# Castlefield Basin culvert, Manchester, May 2016



## Black (May 19, 2016)

Last culvert along the Medlock before reaching the Irwell,
the culvert runs from Deansgate to Potato Wharf, passes beneath the canal basin.
Built about 1790, Consists of a 700yd brick arch with a single air shaft.
Theres a weir & well which allows excess water to discharge to the culvert.

entrance 
the water passes along a chute 



then drops through a plug






single air shaft, blocked by debris












exit



discharging of excess canal water 
weir 






well 






the now redundant winding equipment,
once used for opening & closing the sluice gates. 






thanks


----------



## smiler (May 19, 2016)

Culverts and drains have never bin of great interest to me, but seeing the reports and pics posted on our forum I'm beginning to see the fascination, I enjoyed your report and pics, and maybe you're not all nuts.
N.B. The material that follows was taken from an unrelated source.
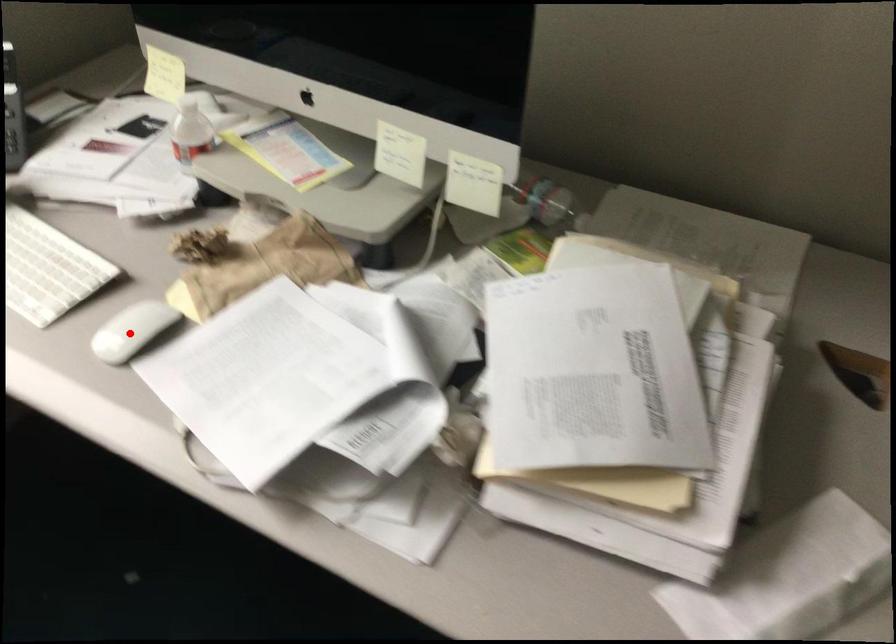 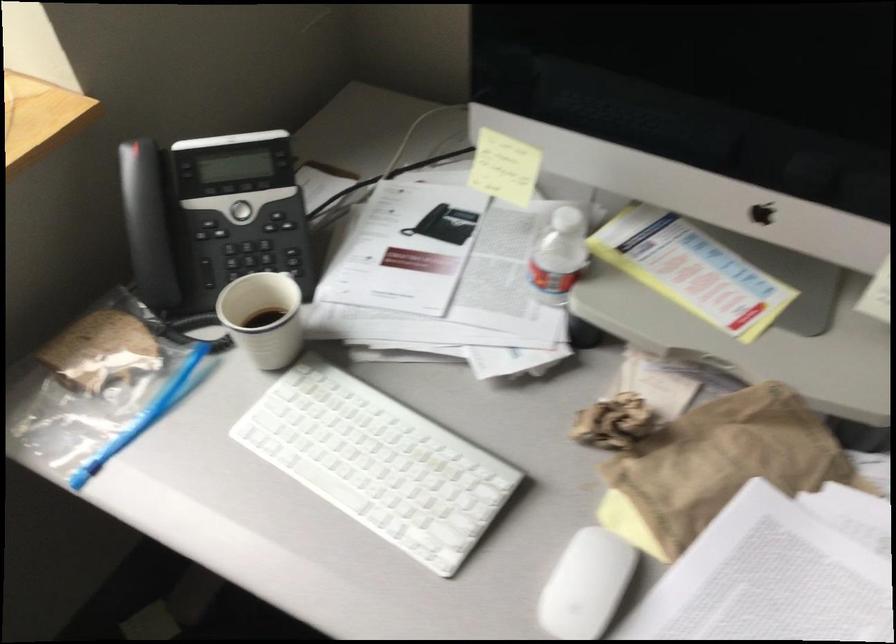 Where in the second image is the point corresponding to the highlighted location from the first image?

(586, 585)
Many Thanks


----------



## HughieD (May 19, 2016)

Bit different that. Good stuff...


----------



## Bones out (May 19, 2016)

Done 'well' with that one..... I've still yet to go draining.


----------



## krela (May 19, 2016)

That looks like a back breaker!


----------



## jsp77 (May 19, 2016)

thats a nice little report there, may have to venture underground again at some point.


----------



## oldscrote (May 19, 2016)

That looks in damn good nick for something built over 200 years ago,I wonder if anything we are building now will last as long?


----------



## Lavino (May 20, 2016)

M8ty  nice one


----------



## flyboys90 (May 20, 2016)

Smashing shots Black.There are a few overflows and weirs in my neck of the woods with all the canal systems running through here.


----------